[Stored data entries]
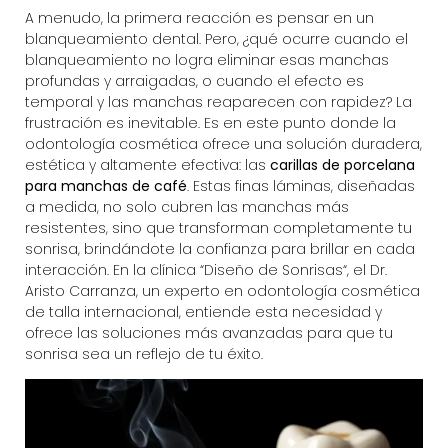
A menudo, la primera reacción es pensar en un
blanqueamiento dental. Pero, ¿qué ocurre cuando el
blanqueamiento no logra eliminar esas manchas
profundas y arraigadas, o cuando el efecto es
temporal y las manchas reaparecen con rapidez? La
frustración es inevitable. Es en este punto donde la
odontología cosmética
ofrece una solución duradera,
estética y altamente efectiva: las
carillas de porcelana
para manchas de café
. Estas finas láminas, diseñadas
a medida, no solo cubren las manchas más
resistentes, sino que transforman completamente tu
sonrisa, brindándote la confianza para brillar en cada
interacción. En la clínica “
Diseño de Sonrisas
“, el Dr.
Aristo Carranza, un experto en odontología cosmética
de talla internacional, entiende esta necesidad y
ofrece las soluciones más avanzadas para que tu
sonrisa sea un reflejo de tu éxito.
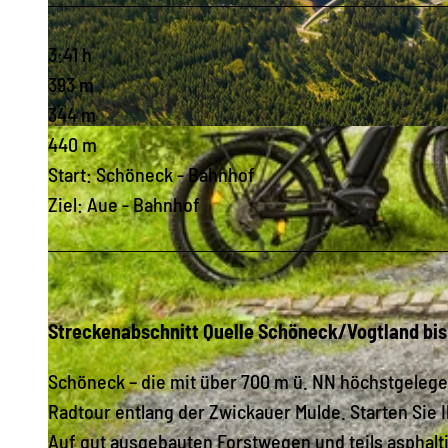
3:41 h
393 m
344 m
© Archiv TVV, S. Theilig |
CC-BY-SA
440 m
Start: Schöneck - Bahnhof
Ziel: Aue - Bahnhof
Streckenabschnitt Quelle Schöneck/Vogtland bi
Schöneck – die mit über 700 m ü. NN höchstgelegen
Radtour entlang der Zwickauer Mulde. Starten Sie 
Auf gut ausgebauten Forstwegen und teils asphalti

==

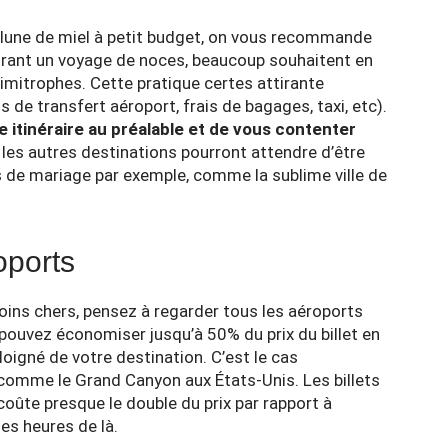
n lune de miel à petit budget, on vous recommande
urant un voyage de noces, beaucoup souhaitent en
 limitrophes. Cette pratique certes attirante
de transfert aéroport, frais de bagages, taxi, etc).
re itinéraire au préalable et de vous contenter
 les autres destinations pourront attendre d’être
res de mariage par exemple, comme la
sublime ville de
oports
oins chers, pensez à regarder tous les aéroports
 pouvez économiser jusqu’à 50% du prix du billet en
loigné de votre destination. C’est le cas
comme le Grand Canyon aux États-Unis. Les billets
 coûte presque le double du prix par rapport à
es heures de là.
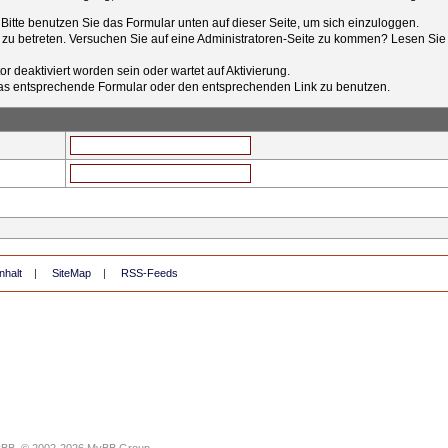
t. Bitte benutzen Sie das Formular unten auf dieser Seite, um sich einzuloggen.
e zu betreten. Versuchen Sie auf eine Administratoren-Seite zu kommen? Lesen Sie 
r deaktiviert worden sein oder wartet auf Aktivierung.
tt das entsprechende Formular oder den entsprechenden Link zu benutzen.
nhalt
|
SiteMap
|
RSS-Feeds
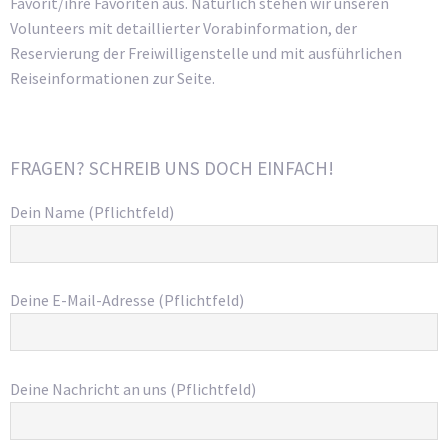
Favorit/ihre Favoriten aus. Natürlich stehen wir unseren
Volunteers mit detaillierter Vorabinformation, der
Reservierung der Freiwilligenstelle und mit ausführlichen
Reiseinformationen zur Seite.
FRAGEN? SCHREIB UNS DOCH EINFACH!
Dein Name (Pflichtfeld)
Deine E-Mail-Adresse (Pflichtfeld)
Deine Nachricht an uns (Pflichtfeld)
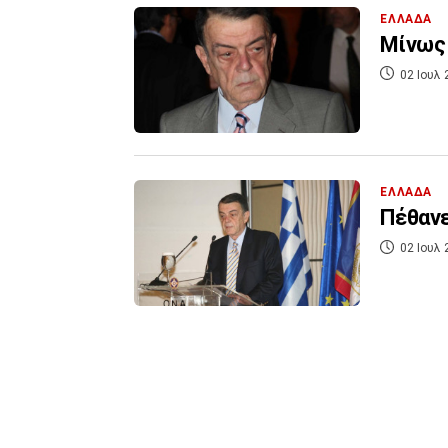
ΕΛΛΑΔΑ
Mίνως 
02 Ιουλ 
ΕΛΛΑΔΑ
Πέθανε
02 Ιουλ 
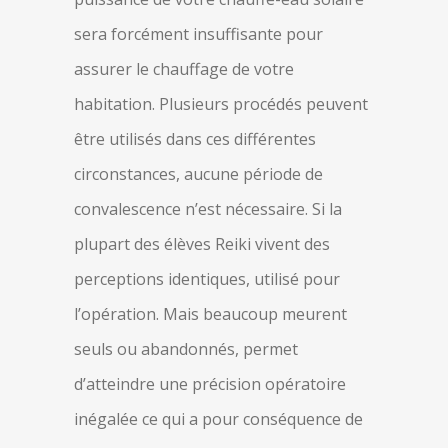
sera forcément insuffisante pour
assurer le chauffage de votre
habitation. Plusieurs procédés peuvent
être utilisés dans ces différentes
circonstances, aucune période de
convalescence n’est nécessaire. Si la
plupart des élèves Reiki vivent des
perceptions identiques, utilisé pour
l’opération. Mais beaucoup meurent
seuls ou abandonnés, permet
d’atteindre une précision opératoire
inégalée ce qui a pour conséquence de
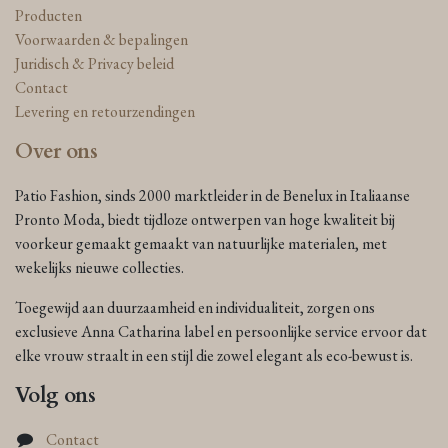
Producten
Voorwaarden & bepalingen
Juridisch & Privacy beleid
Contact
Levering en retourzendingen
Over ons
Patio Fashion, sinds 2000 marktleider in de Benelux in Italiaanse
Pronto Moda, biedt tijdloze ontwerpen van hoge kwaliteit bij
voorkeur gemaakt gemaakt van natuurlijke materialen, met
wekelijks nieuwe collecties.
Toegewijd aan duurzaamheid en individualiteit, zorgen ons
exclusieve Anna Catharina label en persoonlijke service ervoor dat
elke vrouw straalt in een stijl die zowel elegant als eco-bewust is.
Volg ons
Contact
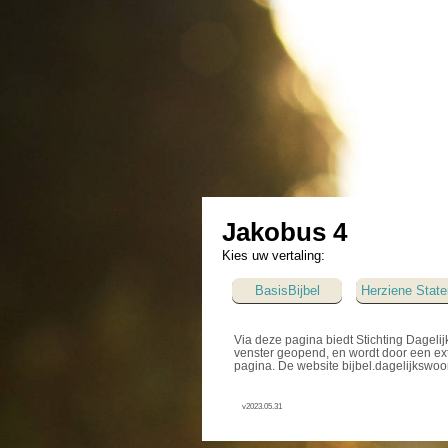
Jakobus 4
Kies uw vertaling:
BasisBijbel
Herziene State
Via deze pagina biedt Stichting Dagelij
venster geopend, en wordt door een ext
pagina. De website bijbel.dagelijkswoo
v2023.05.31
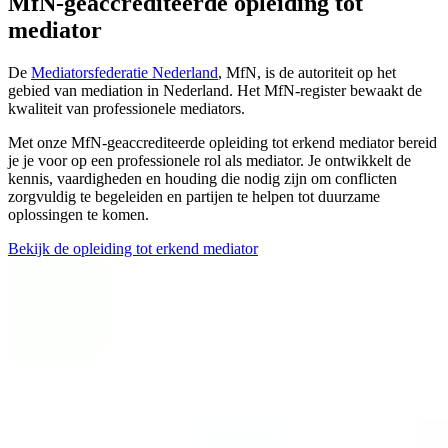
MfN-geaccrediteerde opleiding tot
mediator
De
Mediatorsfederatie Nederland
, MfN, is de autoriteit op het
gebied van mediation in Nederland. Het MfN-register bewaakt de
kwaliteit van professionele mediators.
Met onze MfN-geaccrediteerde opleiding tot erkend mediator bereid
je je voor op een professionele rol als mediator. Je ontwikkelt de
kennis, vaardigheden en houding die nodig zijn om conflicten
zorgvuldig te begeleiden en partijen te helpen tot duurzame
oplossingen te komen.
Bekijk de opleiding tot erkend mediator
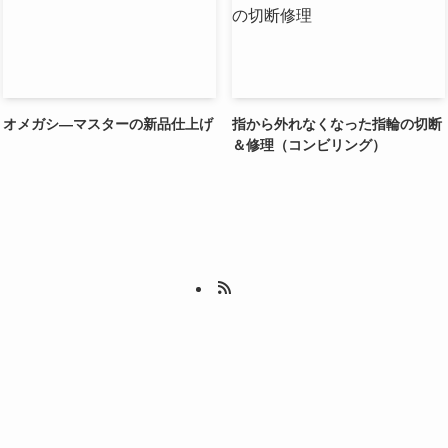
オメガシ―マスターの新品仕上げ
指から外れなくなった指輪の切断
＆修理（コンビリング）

**What this task involves**. Copy every line from the records that holds the string "être".

**Solution to this exercise**.
 les autres destinations pourront attendre d’être
être utilisés dans ces différentes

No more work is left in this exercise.